I’ve looked at the existing generators and to me they’re not ideal mostly because I can’t really see the code well enough. What I would much prefer to see is to have a text template that is rendered using a template engine (e.g. handlebars), which would make it much more obvious how the tests are structured. That has the benefit that it also makes writing them and contributing to easier.

ErikSchierboom · January 6, 2025, 9:30am

I could look at building a sample generator

tasx · January 6, 2025, 9:30am

Mostly no. My main argument here was that the function name is displayed next to the test case, and given the weird function names, it’s often difficult to see what the test is about without clicking on the test case. So instead of spending the user’s time to comprehend the function name, my intention is to encourage them to click on that test to see a proper description of the test, and the test code.

Additionally, we might end up with other issues even if we automate this. For example if we use the test case description for the function name we might run into duplicated names in case the descriptions are not unique for some reason, or very long names, or cases where there’s a word that we don’t want to appear in the function name. For example sometimes the word “list” might appear in the name (becase it came from the canonical-data) whereas the implemented tests are using vectors. That’s just very confusing overall.

After weighing all options, i concluded that using a function name that comes from the test case description was worse than using the uuid as a function name. None of them is actually any good because we can’t really tell what the test is about given a function name.

Well, yes, that’s the intention. To improve the online user experience. If someone is confident enough to work locally, i’m pretty sure they can easily figure things out.
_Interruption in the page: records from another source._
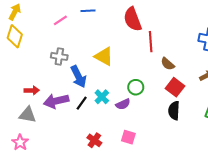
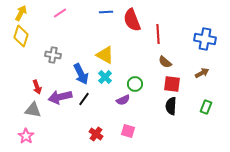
blue line: (88, 11) -> (106, 12), moved
pink line: (60, 20) -> (60, 13), moved
red line: (151, 42) -> (158, 34), moved
gray cross: (59, 56) -> (53, 55), moved
red square: (175, 87) -> (172, 84), turned -30
red arrow: (32, 90) -> (37, 87), turned 72
cyan cross: (102, 97) -> (105, 77), moved

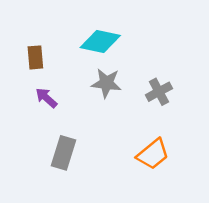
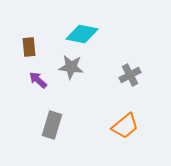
gray star: (106, 83) -> (71, 67), moved

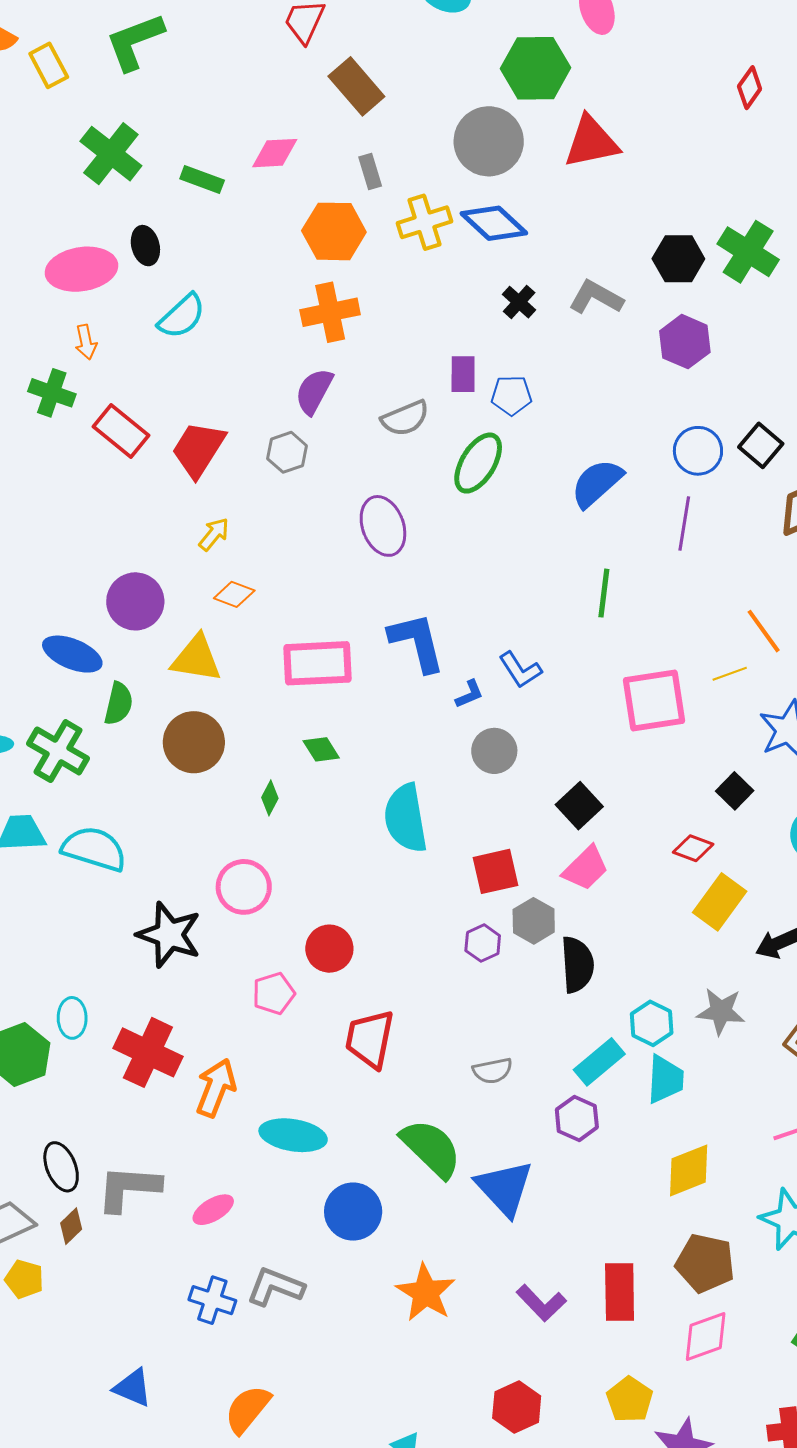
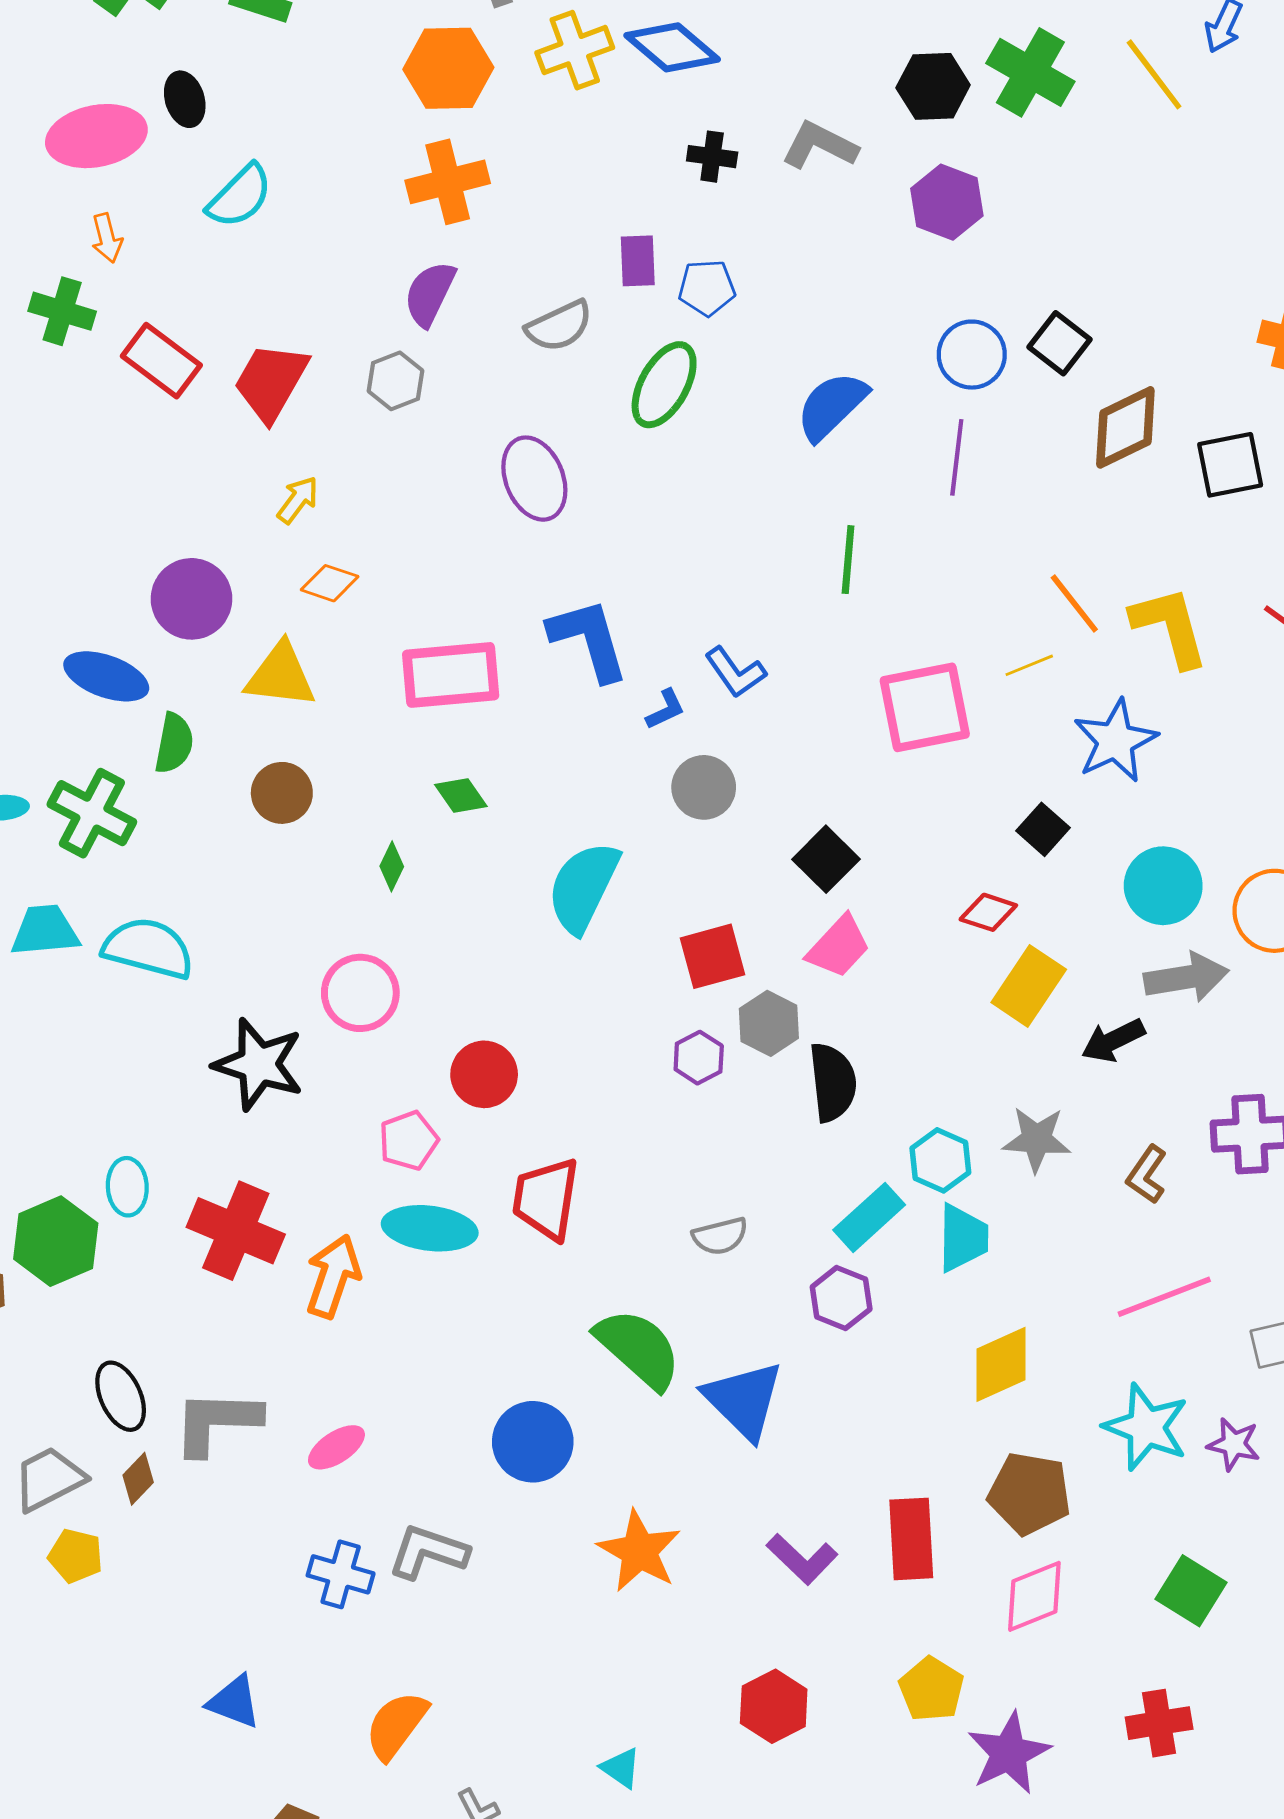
black cross: (519, 302) -> (712, 157), turned -32
brown circle: (194, 742) -> (282, 793), size x0.7
cyan semicircle: (406, 818) -> (583, 887), turned 38
cyan ellipse: (293, 1135) -> (430, 1228), moved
ErikSchierboom · January 6, 2025, 9:32am

They are guaranteed to be unique, taking nesting into account.

tasx · January 6, 2025, 9:49am

Are we still considering using function names that come from the test case description? If so, how are we going to generate the names for a nested test?

tasx · January 6, 2025, 11:01am

Another option would be to just return a simple string, like so

(def f
   [x]
   "Remove this string and implement the function body")
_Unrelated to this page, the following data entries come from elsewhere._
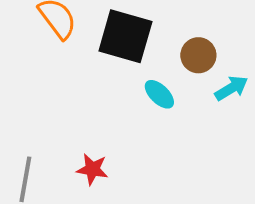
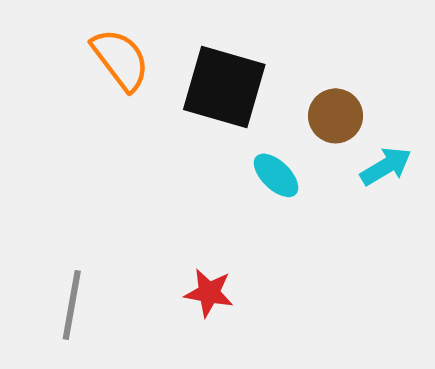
red star: (92, 169) -> (209, 293), moved

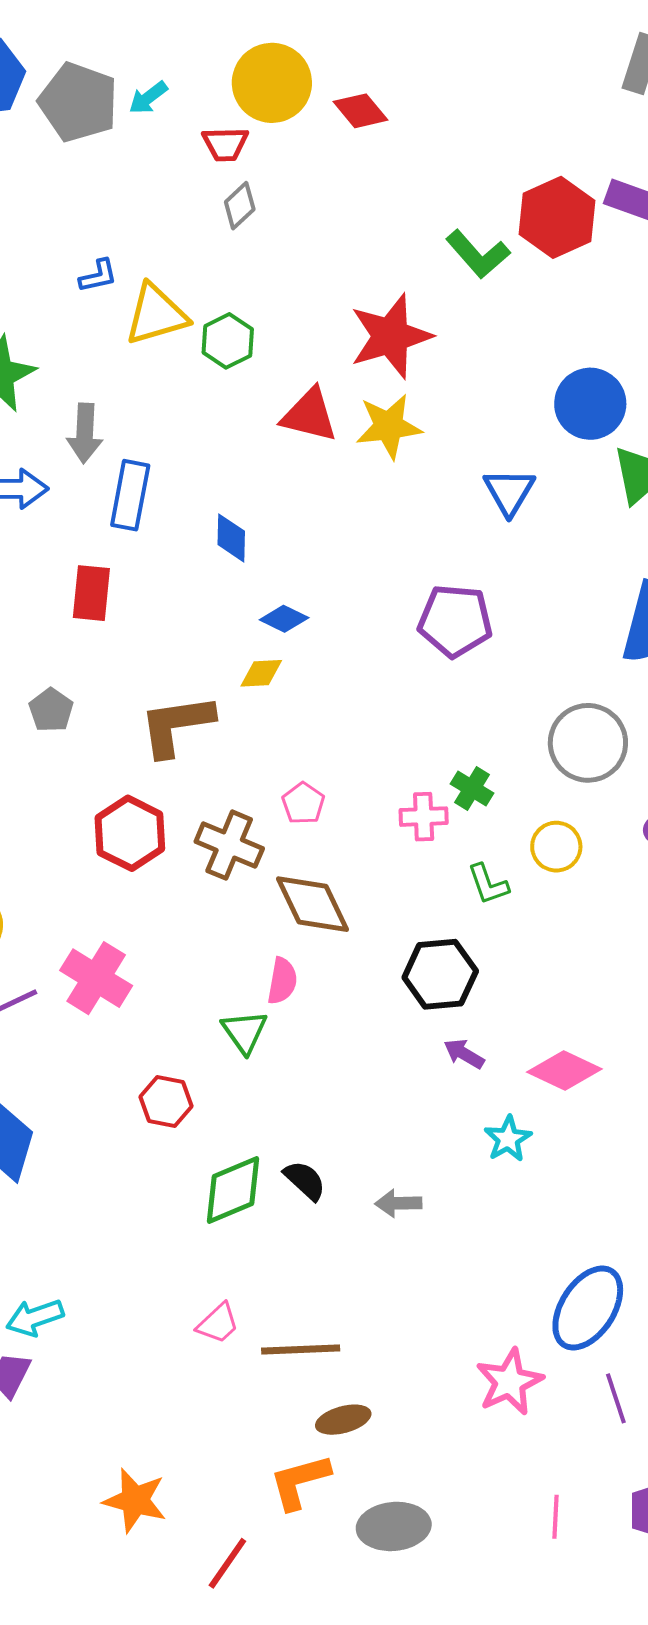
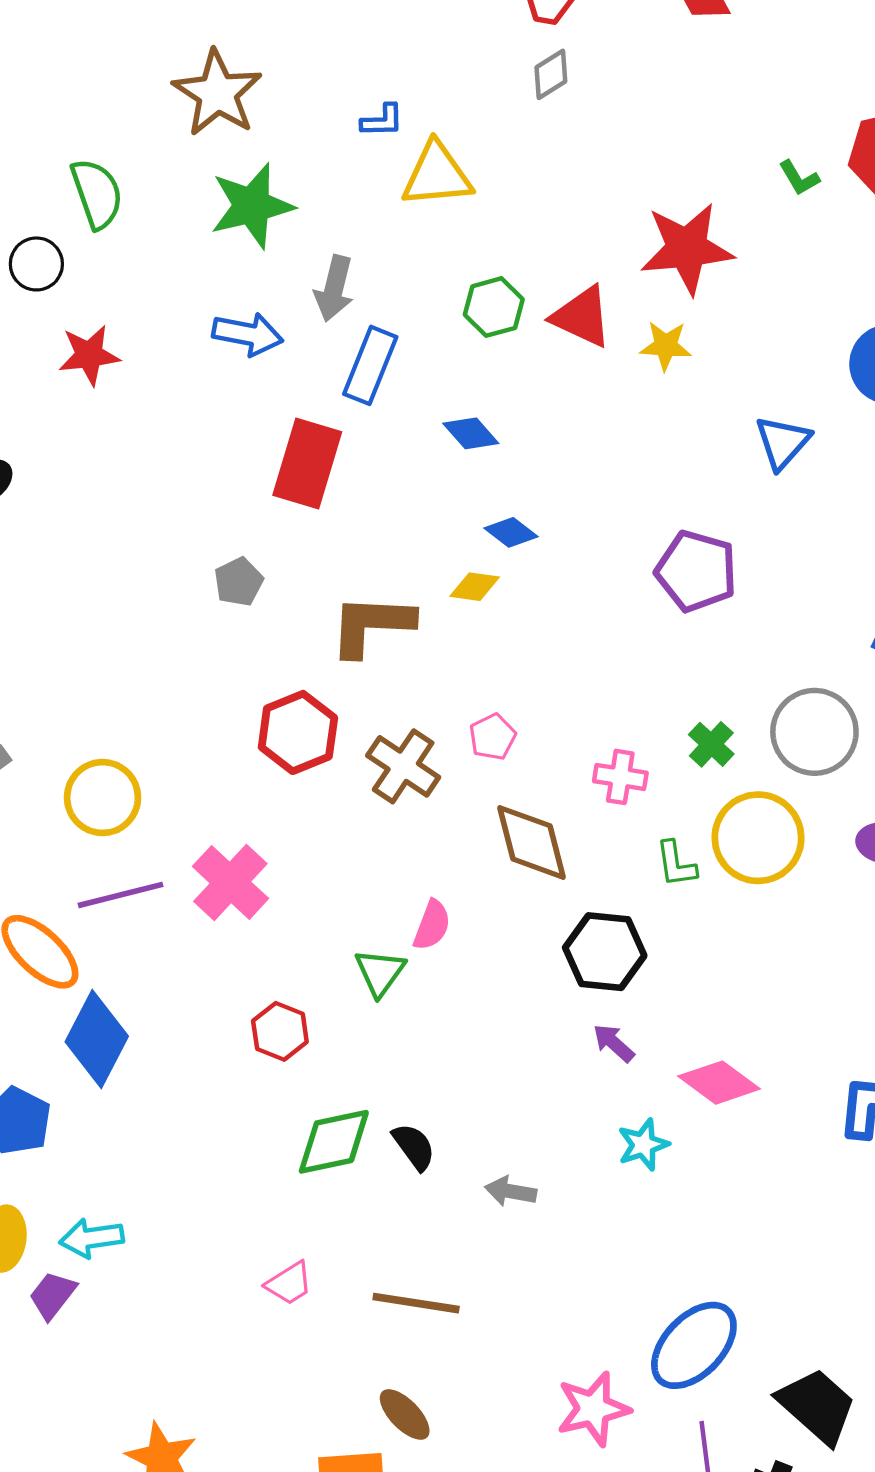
green L-shape: (478, 254) -> (799, 178), size x0.6
green hexagon: (228, 341) -> (494, 307), moved
yellow star: (389, 426) -> (666, 346), size x0.7
blue diamond: (231, 538) -> (471, 433), turned -54
red rectangle: (91, 593) -> (307, 463), size x1.4
green cross: (472, 788) -> (711, 744), moved
yellow circle: (556, 847) -> (758, 838), size x1.6
brown diamond: (313, 904) -> (532, 842), moved
brown line: (301, 1350) -> (416, 1303), moved
brown ellipse: (343, 1420) -> (405, 1414), turned 50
In retrospect, I don’t believe it really matters whether the stub returns nil, throws an error, or returns something else. A student can easily remove the initial code provided and disregard the case where the function returns nil. This means they can come up with a solution that passes a test checking for nil without explicitly coding against it.
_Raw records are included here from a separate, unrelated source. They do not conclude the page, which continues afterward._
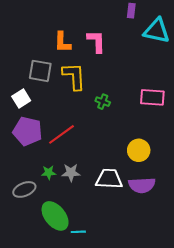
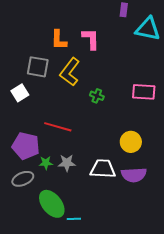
yellow L-shape: (74, 76) -> (70, 72), turned -140
purple pentagon: (28, 131) -> (26, 146), moved
red line: (61, 134) -> (58, 127), turned 52

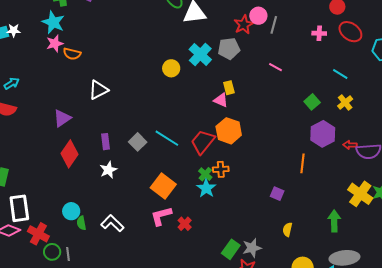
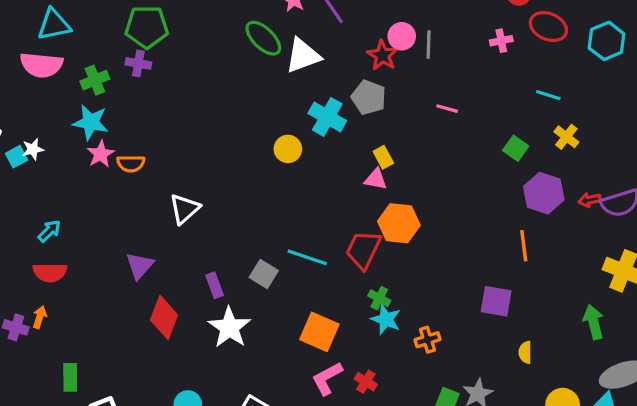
gray pentagon: (229, 49) -> (369, 97), turned -30
orange cross: (221, 169) -> (428, 340), moved
white star: (108, 170) -> (229, 327), size x1.5
purple square: (277, 194) -> (496, 301), size x1.5

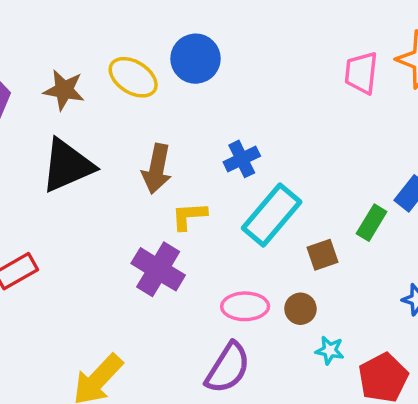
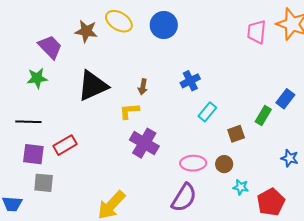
yellow ellipse: (133, 77) -> (119, 21), moved
brown star: (64, 90) -> (86, 31), moved
brown arrow: (157, 169) -> (143, 87), size x0.6
cyan rectangle: (272, 215) -> (207, 112), size x0.6
yellow L-shape: (189, 216) -> (129, 111), moved

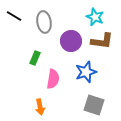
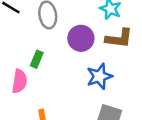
pink semicircle: (53, 79) -> (19, 81), moved

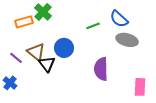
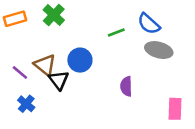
orange rectangle: (24, 22) -> (15, 19), moved
purple semicircle: (101, 69) -> (126, 86), size x0.7
blue cross: (10, 83) -> (26, 104), moved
ErikSchierboom · January 6, 2025, 1:41pm

I think we’re not fully aligned on several things, so I’ll happily defer to you for track maintenance. Feel free to use anything you think is useful.

tasx · January 6, 2025, 1:44pm

Whatever you do, please don’t make the script generate this kind of monstrosity

(deftest testing-for-pollen-allergy->allergic-to-something-but-not-pollen)

It can get even worse if the description is much longer and nested. I just don’t have a way to deal with those case besides using a test-uuid template.

Another thing you should probably be aware is that the handling of errors is also inconsistent across exercises. There’s an ongoing topic here How to handle input validation and other exceptions in exercises? · Issue #670 · exercism/clojure · GitHub

and another issue here Conflicting messages on the website when a solution uses `assert` · Issue #57 · exercism/clojure-test-runner · GitHub

ErikSchierboom · January 6, 2025, 2:34pm

Don’t worry, I won’t be building one after all

tasx · January 6, 2025, 3:27pm

To clarify, the test-uuid template is simply a choice at this point. Since there is no agreed-upon convention for function names, I would never reject PRs that do not align with my approach.

I am also open to reconsidering and removing the test-uuid template. I initially expected a discussion on this topic with the co-maintainer, but since that did not happen, I chose what I felt was best at the time.

ErikSchierboom · January 6, 2025, 4:58pm

Feel free to choose whatever you feel is best!